INSTRUCTIONS FOR THE TASK: Give back the entire listing exactly as it was provided.

PROVIDED INFORMATION:

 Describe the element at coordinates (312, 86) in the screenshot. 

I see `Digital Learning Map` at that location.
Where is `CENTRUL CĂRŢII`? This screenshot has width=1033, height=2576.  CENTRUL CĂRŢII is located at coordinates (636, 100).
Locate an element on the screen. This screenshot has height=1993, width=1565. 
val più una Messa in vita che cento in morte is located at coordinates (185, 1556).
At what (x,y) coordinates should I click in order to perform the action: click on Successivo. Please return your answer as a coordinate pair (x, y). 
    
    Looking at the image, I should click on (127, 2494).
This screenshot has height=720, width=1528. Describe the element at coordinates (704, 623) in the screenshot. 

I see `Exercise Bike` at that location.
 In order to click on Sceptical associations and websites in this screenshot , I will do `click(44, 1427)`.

RESULT OF THE TASK:
 Describe the element at coordinates (312, 86) in the screenshot. 

I see `Digital Learning Map` at that location.
Where is `CENTRUL CĂRŢII`? This screenshot has width=1033, height=2576.  CENTRUL CĂRŢII is located at coordinates (636, 100).
Locate an element on the screen. This screenshot has height=1993, width=1565. 
val più una Messa in vita che cento in morte is located at coordinates (185, 1556).
At what (x,y) coordinates should I click in order to perform the action: click on Successivo. Please return your answer as a coordinate pair (x, y). 
    
    Looking at the image, I should click on (127, 2494).
This screenshot has height=720, width=1528. Describe the element at coordinates (704, 623) in the screenshot. 

I see `Exercise Bike` at that location.
 In order to click on Sceptical associations and websites in this screenshot , I will do `click(44, 1427)`.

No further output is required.